Task goal: Nothing but the lines from the one containing "гуманитарно-педагогический университет (ФГБОУ" through the last line of the records below should be written out, each exactly as it stands.

[Data under study Boundary: Start]

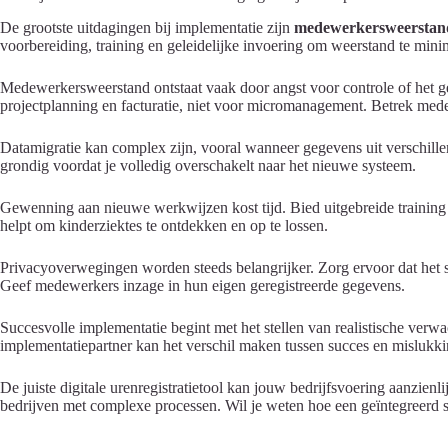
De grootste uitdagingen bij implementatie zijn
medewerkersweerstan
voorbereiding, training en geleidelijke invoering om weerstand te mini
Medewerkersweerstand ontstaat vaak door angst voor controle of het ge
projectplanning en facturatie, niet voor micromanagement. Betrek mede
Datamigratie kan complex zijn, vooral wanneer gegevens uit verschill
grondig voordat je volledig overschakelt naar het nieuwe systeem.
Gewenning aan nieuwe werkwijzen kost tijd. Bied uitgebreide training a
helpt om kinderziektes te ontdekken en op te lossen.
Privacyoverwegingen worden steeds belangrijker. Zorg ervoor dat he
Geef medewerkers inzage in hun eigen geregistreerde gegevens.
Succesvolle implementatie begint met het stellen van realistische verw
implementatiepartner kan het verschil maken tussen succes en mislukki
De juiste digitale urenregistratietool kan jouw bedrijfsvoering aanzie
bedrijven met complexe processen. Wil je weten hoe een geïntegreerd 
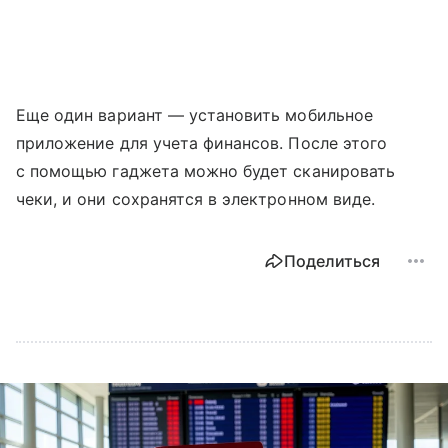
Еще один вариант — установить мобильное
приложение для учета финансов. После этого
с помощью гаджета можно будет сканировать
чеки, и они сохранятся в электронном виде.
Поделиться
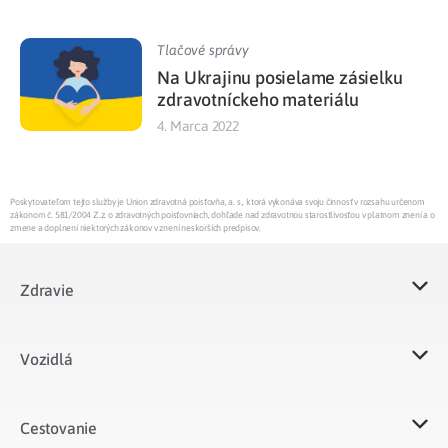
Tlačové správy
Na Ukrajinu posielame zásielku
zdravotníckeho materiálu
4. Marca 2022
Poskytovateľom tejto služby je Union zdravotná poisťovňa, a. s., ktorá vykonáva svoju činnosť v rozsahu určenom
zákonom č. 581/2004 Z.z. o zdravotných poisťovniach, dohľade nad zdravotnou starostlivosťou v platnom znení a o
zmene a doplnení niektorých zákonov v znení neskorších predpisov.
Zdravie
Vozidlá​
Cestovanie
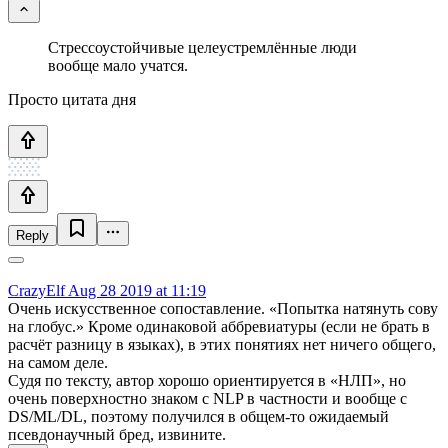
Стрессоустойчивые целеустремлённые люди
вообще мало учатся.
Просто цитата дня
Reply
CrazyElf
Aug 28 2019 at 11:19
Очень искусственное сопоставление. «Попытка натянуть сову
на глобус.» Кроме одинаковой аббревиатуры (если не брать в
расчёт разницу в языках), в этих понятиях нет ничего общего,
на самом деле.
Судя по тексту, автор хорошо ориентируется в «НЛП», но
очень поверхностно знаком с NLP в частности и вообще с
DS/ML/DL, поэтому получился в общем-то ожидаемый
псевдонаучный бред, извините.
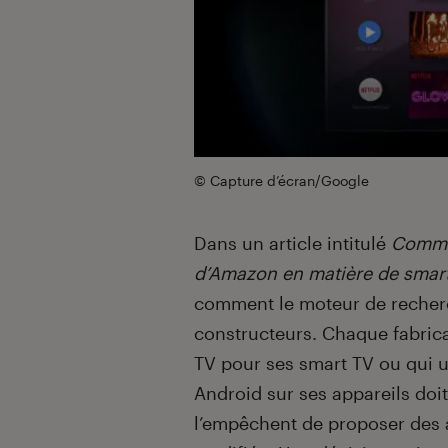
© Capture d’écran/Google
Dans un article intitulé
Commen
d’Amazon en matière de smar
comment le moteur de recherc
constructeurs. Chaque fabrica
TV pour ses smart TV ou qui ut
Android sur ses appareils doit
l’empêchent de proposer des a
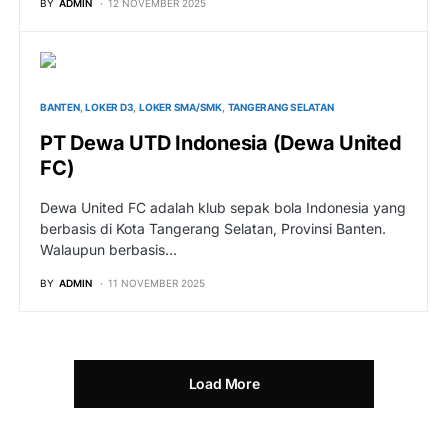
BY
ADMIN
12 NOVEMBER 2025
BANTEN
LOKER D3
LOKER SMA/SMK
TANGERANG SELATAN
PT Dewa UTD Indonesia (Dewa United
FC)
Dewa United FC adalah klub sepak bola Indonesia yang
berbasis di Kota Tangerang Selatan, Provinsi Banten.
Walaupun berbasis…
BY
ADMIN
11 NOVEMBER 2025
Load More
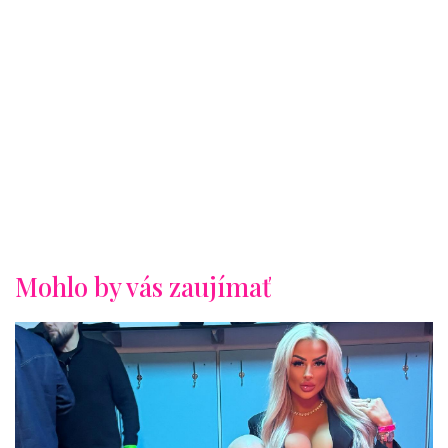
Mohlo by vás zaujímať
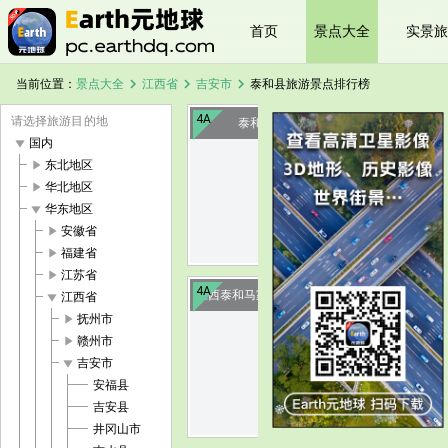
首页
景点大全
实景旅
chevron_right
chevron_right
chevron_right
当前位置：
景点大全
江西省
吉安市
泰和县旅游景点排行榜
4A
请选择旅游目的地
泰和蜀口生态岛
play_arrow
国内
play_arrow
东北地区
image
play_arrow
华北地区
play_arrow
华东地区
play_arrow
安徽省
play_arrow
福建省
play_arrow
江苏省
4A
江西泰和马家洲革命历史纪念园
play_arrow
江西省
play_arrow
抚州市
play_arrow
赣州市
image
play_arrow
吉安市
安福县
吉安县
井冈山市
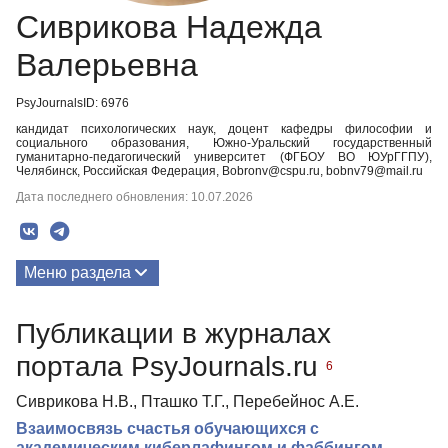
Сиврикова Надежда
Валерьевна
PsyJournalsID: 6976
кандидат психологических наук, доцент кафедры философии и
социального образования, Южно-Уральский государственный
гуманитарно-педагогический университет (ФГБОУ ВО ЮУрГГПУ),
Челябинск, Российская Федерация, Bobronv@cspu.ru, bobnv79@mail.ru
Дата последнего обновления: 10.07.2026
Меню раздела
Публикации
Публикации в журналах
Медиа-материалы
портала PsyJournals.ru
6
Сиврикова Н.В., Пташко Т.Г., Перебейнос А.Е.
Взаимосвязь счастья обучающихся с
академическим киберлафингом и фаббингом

[Data under study Boundary: End]

Result below:
гуманитарно-педагогический университет (ФГБОУ ВО ЮУрГГПУ),
Челябинск, Российская Федерация, Bobronv@cspu.ru, bobnv79@mail.ru
Дата последнего обновления: 10.07.2026
Меню раздела
Публикации
Публикации в журналах
Медиа-материалы
портала PsyJournals.ru
6
Сиврикова Н.В., Пташко Т.Г., Перебейнос А.Е.
Взаимосвязь счастья обучающихся с
академическим киберлафингом и фаббингом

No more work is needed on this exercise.